Efficiencies of stationary sampling tools for the tsetse fly Glossina fuscipes fuscipes in western Kenya

Monitoring the effectiveness of tsetse fly control interventions that aim to reduce transmission of African trypanosomiasis requires highly efficient sampling tools that can catch flies at low densities. The sticky small target (StS-target) has previously been shown to be more effective in sampling Glossina fuscipes fuscipes compared to the biconical trap. However, its efficiency in terms of the proportion of flies it catches out of those that visit it has not been reported.

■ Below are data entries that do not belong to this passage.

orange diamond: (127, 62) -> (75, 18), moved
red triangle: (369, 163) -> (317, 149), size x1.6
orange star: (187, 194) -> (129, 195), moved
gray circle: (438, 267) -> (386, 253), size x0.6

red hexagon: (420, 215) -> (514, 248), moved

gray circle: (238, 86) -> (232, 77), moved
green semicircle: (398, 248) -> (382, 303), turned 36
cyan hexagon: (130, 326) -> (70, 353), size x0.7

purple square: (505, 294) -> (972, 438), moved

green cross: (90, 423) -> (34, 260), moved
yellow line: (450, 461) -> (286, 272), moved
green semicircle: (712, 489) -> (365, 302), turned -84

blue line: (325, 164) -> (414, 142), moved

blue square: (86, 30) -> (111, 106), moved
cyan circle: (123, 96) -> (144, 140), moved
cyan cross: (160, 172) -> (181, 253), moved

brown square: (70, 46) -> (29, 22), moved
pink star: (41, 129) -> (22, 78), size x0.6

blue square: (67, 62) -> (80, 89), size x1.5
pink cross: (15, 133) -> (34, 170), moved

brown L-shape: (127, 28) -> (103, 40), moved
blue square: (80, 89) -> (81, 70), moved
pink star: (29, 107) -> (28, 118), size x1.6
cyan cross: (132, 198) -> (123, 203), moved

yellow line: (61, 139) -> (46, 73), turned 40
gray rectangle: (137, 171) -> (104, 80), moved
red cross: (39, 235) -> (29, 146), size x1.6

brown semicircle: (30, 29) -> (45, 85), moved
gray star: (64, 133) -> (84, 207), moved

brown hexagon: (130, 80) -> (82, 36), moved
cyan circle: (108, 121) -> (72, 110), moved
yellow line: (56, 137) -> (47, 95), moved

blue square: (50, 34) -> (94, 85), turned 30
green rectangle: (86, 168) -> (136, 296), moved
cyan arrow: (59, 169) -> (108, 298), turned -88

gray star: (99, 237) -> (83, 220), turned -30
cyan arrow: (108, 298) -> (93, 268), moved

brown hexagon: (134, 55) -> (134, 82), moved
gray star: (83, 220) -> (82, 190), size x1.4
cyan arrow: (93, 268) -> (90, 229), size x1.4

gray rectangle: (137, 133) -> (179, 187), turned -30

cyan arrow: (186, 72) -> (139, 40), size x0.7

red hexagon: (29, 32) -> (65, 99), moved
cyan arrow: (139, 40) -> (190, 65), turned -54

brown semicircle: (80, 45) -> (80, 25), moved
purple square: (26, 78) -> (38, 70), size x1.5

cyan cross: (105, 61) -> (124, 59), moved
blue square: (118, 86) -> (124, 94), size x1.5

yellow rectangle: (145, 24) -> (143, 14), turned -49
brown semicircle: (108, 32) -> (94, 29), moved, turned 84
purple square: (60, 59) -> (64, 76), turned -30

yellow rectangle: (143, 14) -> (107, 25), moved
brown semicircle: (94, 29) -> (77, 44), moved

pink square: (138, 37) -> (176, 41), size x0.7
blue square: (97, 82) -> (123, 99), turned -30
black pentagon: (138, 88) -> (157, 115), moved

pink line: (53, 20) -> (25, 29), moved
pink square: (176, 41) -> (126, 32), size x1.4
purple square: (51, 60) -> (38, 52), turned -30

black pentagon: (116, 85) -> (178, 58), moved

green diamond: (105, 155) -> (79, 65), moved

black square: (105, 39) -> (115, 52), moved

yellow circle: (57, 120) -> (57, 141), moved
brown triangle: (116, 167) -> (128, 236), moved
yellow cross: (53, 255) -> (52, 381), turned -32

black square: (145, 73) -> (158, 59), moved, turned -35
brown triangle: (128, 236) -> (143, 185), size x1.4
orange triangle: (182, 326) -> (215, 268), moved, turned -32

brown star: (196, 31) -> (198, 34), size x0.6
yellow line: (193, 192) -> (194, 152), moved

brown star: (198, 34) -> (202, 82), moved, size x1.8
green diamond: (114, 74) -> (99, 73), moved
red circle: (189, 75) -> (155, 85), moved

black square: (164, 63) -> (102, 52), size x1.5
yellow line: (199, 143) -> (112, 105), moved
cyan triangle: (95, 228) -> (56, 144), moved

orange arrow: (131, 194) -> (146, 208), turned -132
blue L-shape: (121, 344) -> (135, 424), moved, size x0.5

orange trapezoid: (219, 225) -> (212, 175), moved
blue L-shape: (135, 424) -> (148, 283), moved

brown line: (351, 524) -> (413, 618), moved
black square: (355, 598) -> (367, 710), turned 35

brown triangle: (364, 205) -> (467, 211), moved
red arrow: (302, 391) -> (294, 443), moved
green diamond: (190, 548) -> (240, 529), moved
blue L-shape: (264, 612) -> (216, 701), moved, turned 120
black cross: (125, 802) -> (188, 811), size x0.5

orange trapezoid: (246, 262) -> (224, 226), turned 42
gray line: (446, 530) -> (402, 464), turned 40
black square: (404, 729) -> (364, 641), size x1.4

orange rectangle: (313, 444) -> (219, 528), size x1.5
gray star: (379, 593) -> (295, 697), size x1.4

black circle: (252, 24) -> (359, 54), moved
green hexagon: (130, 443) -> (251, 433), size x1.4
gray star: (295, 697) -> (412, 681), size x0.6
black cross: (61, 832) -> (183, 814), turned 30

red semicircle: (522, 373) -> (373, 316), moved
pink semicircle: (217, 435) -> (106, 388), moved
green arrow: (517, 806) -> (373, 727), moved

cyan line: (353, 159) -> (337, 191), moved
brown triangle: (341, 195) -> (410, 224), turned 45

Furthermore, there are no reports on whether tsetse samples caught using the StS-target can be used for subsequent processes such as molecular tests. In this study, we evaluated the efficiency of the biconical trap and targets for sampling G. f. fuscipes. All targets were tiny (0.25 × 0.50 m) but varied in their capture system. We used targets with sticky surface (StS-targets) and those with an electrified surface (ES-targets). We also assessed the suitability of flies caught on the StS-target for molecular tests by amplifying DNA of bacterial communities. Randomized block design experiments were undertaken in Mbita area and Manga Island on Lake Victoria of western Kenya. Fly catches of each sampling tool were compared to those of the sampling tool flanked by electric (E) nets and analyzed using a negative binomial regression. The total catch for each sampling tool alone was divided by the total catch of the sampling tool flanked by two E-nets to obtain its efficiency expressed as a percentage. A proportion of flies caught on the StS-target was preserved for molecular tests. Overall, the efficiencies of the biconical trap, ES-target and StS-target were 7.7%, 13.3% and 27.0%, respectively. A higher proportion of females (69 to 79%) than males approached all the sampling tools, but the trap efficiency was greater for male G. f. fuscipes than females. Furthermore, sequencing the 16S rRNA gene from fly samples caught on the StS-target revealed the presence of Spiroplasma. Our results indicate that the SS-target is the most efficient trap to monitor G. f. fuscipes population during interventions, with the biconical trap being the least efficient, and samples collected from StS-targets are suitable for molecular studies.